But it was al-Maliki’s troubles that seized the most attention.

A 'healthy political debate'
The Cabinet boycott of five ministers loyal to former Iraqi leader Ayad Allawi left the government, at least temporarily, without participants where were members of the Sunni political apparatus — a deep blow to the prime minister’s attempt to craft reconciliation among the country’s majority Shiites and minority Sunnis and Kurds.

The defense minister is from a Sunni background but has no political ties and was chosen by al-Maliki.

The Allawi bloc, a mixture of Sunnis and Shiites, cited al-Maliki’s failure to respond to its demands for political reform. The top Sunni political bloc already had pulled its six ministers from the 40-member Cabinet of al-Maliki, a Shiite, last week.

Iraqi President Jalal Talabani, who has been trying to broker the Sunni bloc’s return in a bid to hold the government together, met Monday with Crocker and a White House envoy.

In Washington, State Department spokesman Sean McCormack said the United States was working well with the al-Maliki government, but he did not give the kind of enthusiastic endorsement that President Bush and his aides once did.

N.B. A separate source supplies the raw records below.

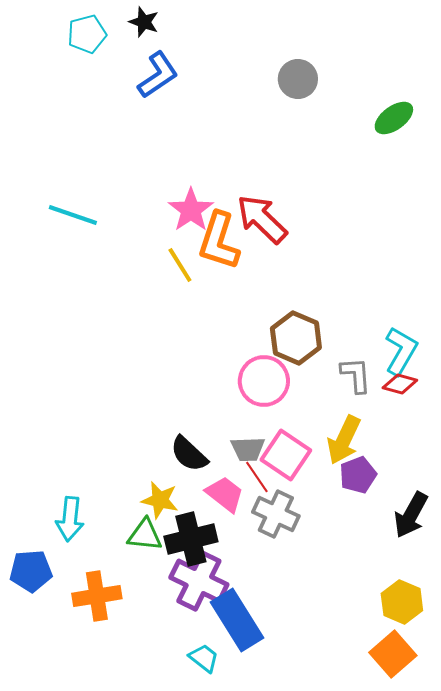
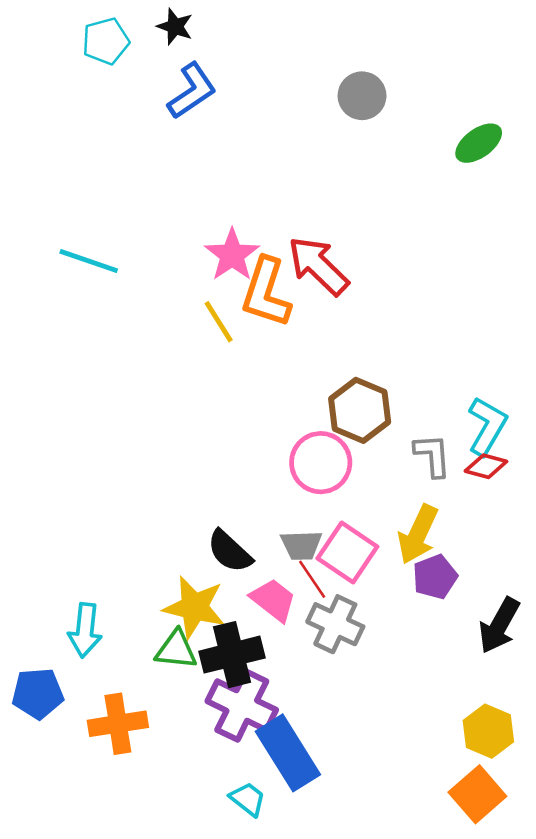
yellow star: (160, 500) -> (194, 607), size x1.4

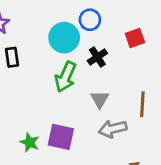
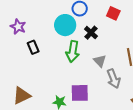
red square: (135, 38) -> (113, 13), turned -32
gray arrow: (113, 129) -> (114, 79), turned -84

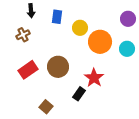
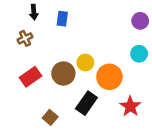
yellow circle: (80, 28) -> (85, 63), moved
orange circle: (100, 42) -> (109, 77), moved
red star: (94, 78) -> (130, 106), moved
black rectangle: (79, 94) -> (86, 103), size x1.5

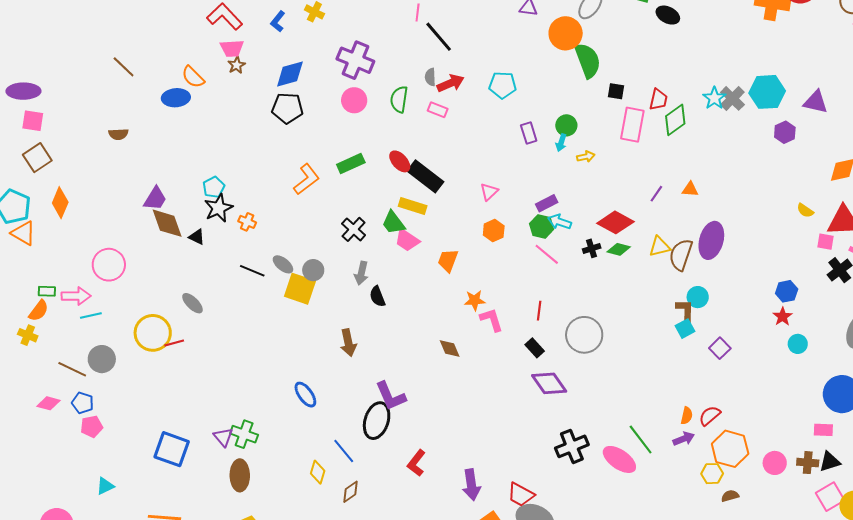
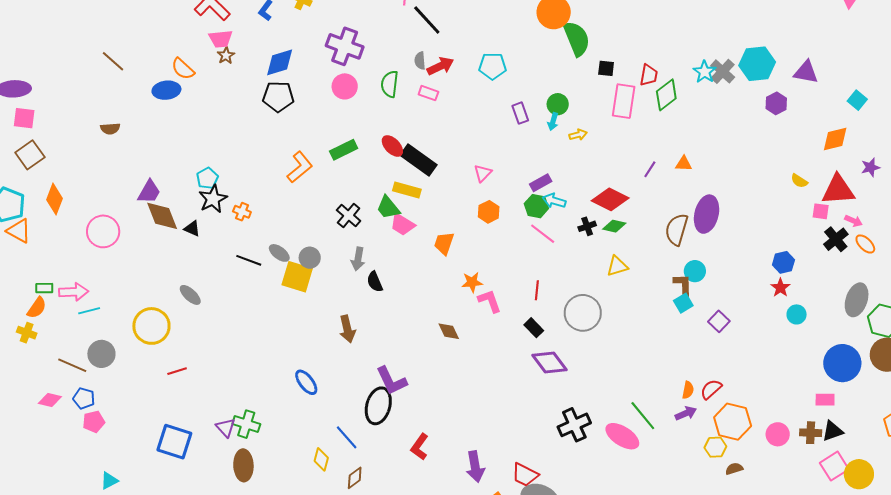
yellow triangle: (660, 247) -> (617, 266), moved
pink circle: (109, 265) -> (103, 231), moved
red line: (174, 343) -> (177, 371), moved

“There’s a very healthy political debate that is going on in Iraq, and that is good,” McCormack said. “It’s going to be for them (the Iraqi people) to make the judgments about whether or not that government is performing.”

Lawmaker Hussam al-Azawi, of the bloc loyal to Allawi, said the boycott began with Monday’s Cabinet meeting. The ministers intend to continue overseeing their ministries.

“We demanded broader political participation by all Iraqis to achieve real national reconciliation ... and an end to sectarian favoritism,” al-Azawi said.